Among the most talented filmmakers to emerge during the New Hollywood movement, Peter Bogdanovich had an incredible directorial run during which he made several unforgettable masterpieces. Including the likes of The Last Picture Show and Paper Moon, Bogdanovich’s contributions to the history of American cinema can never be erased.

Although Bogdanovich initially studied acting, he went on to become a film journalist and worked with the Museum of Modern Art in New York City as a film programmer. Studying the works of directors like Howard Hawks, Orson Welles, Alfred Hitchcock and others, he amassed a vast knowledge about film art before carving out his own journey.
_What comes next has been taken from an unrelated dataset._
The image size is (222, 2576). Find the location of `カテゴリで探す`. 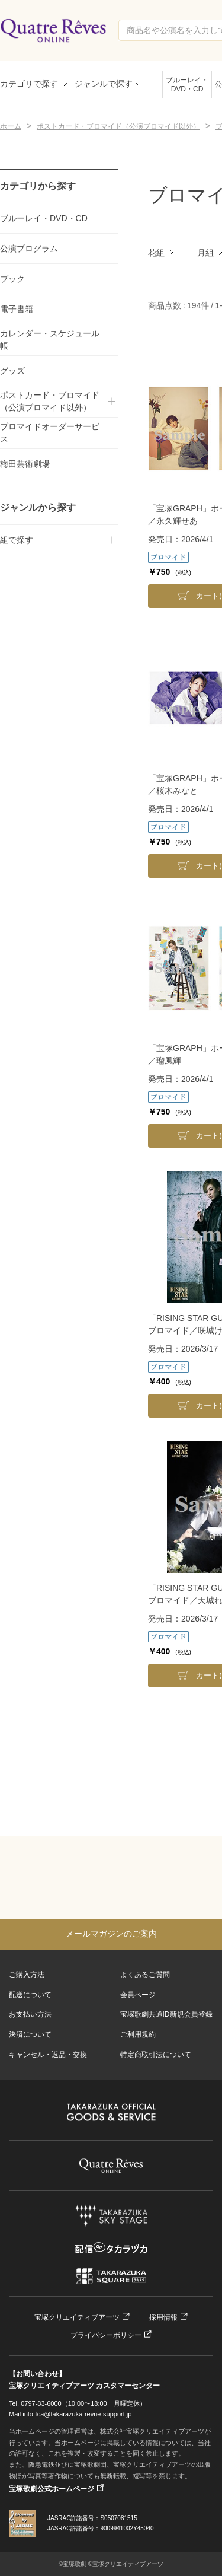 カテゴリで探す is located at coordinates (29, 83).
Inspired by the pioneers of the French New Wave who managed to transition from film criticism to filmmaking, Bogdanovich followed his dreams and ended up finding critical acclaim and widespread success. His films are studied by scholars to this day, while his writings on cinema are also very insightful.

In an interview, Bogdanovich was asked to name five of his favourite films of all time, and he cited works by directors such as Jean Renoir, Howard Hawks and Preston Sturges, among others. “I always think of Renoir whenever I make any picture… Renoir is my favourite director,” Bogdanovich declared.

The Awful Truth is a great screwball comedy,” he added. “It’s what they call a remarriage comedy. They split up for a stupid reason, and then the rest of the picture is how they get back together. Cary Grant and Irene Dunne, and Leo McCarey was one of the great comedy directors. He’s the one who put Laurel and Hardy together, among other great things he did.”

Check out the full list below.

Peter Bogdanovich’s favourite films:

  • Twentieth Century (1934)
  • The Awful Truth (1937)
  • French Cancan (1954)
  • The Lady Eve (1941)
  • The Miracle of Morgan’s Creek (1944)

During his lifetime, Bogdanovich maintained a very close friendship with Orson Welles and was influenced by Welles’ work to a great extent. While naming one of his favourite films, he shared a personal anecdote about Welles’ connection to the work.

Bogdanovich revealed: “Twentieth Century is a show business theatre story, and Barrymore gives an extraordinary performance. Orson Welles told me that whenever he and Larry Olivier did a comedy, after seeing it, that he and Larry both were just doing Barrymore in the 20th Century.”